Nuestra manera de organizarnos responde a una decisión tomada firmemente por el socialismo democrático después de la Segunda Guerra Mundial, y que nos alejó de esa otra izquierda que, de una forma u otra, sigue atada al espíritu de Robespierre. Los dos votos, el de autorización y el de control, sirven, entre otras cosas, para impedir que un líder elegido democráticamente se comporte como un tirano. La legitimidad que da la democracia de elección no basta. Para que un liderazgo sea democrático, además de serlo por elección, deberá serlo por ejercicio. Y para eso tenemos estructuras institucionales que garantizan un sistema de controles y contrapesos. Hace mucho tiempo que los demócratas, liberales y republicanos, entendieron que el mejor líder, el más sabio, puro y bien intencionado, actuará como Maduro, Putin o Erdogan, si tiene la menor oportunidad y cuenta con el aplauso de una parte de su sociedad muy movilizada. Ese aplauso, la complicidad de ciertos medios de comunicación, el temor de muchos compañeros y el apoyo entusiasta de otros, fue lo que permitió al anterior secretario general del PSOE, y ahora de nuevo candidato, destituir y tratar de deshonrar al secretario general de los socialistas madrileños, y disolver la ejecutiva regional y el Comité Regional de Madrid. En lo primero, en la destrucción de un compañero, sin atenerse a ningún procedimiento con garantías públicas, está la expresión de una disposición moral, además de política. La disolución de un órgano al que pertenecían quinientos representantes de las agrupaciones socialistas madrileñas es una evidente manifestación de populismo, que una parte del PSOE ha avalado, abriendo la puerta, consciente o inconscientemente, a que algo así pueda repetirse en el futuro. La democracia no es un régimen establecido para imponer el dominio de la mayoría, sino, precisamente, para garantizar la libertad como no dominación. Eso, por cierto, en la tradición del pensamiento político se llama republicanismo.

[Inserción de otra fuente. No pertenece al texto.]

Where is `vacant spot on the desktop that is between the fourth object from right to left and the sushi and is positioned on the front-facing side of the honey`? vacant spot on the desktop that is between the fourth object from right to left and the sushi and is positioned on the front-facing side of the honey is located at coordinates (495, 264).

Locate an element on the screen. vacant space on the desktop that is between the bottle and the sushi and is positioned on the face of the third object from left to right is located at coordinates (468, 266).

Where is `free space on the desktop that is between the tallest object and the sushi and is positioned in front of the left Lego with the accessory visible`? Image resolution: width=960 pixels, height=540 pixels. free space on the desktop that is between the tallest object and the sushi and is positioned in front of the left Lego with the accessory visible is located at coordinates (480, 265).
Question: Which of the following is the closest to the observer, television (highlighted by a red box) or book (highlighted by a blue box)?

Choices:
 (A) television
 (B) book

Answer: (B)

El federalismo es otro de los instrumentos democráticos para evitar que se constituya un poder autoritario. Los socialistas elegimos democráticamente tanto los órganos federales como los órganos de las federaciones, y regulamos la interacción entre ambos. La disolución del Comité Regional de Madrid es lo mismo que el anterior secretario general, y ahora candidato, hizo, de facto, con todos los órganos federales de control y representación interna, cuando presintió que había perdido la mayoría en los mismos. Lo hizo aprovechando, además, elementos del pensamiento político de otras latitudes. Incluso le vino bien la evolución de un lenguaje que degradaba, inicialmente casi en broma, las federaciones a feudos, y sus secretarios generales a barones, por más que hubieran sido elegidos tan democráticamente como él. Las metáforas las carga el diablo. Hoy, en alguno de los territorios aparentemente más federalistas, descubrimos un fuerte apoyo a un candidato a la secretaria general dispuesto a deslegitimar cualquier poder que no sea el del centro. Concretamente, su poder personal. Los que dicen que nadie puede toser a un secretario general elegido por la militancia están pensando en un tipo de liderazgo que no es el propio de un partido democrático.

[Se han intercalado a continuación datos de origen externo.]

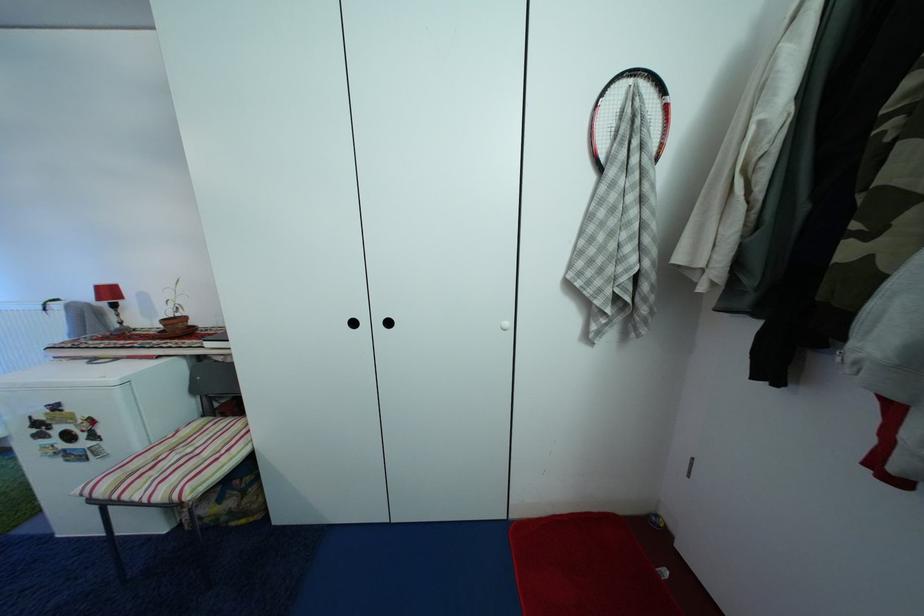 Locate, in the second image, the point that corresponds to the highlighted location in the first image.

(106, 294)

Me gusta mucho más un PSOE en el que un militante tiene dos votos, por lo menos, y los dos igual de legítimos, que un PSOE en el que un militante tiene un solo voto. Por desgracia, hace mucho tiempo que los socialistas dejamos de preocuparnos por nuestra propia formación, y hoy uno se encuentra a compañeros que han tenido, tienen, y aspiran a tener, altas responsabilidades políticas, que son populistas, pero no lo saben.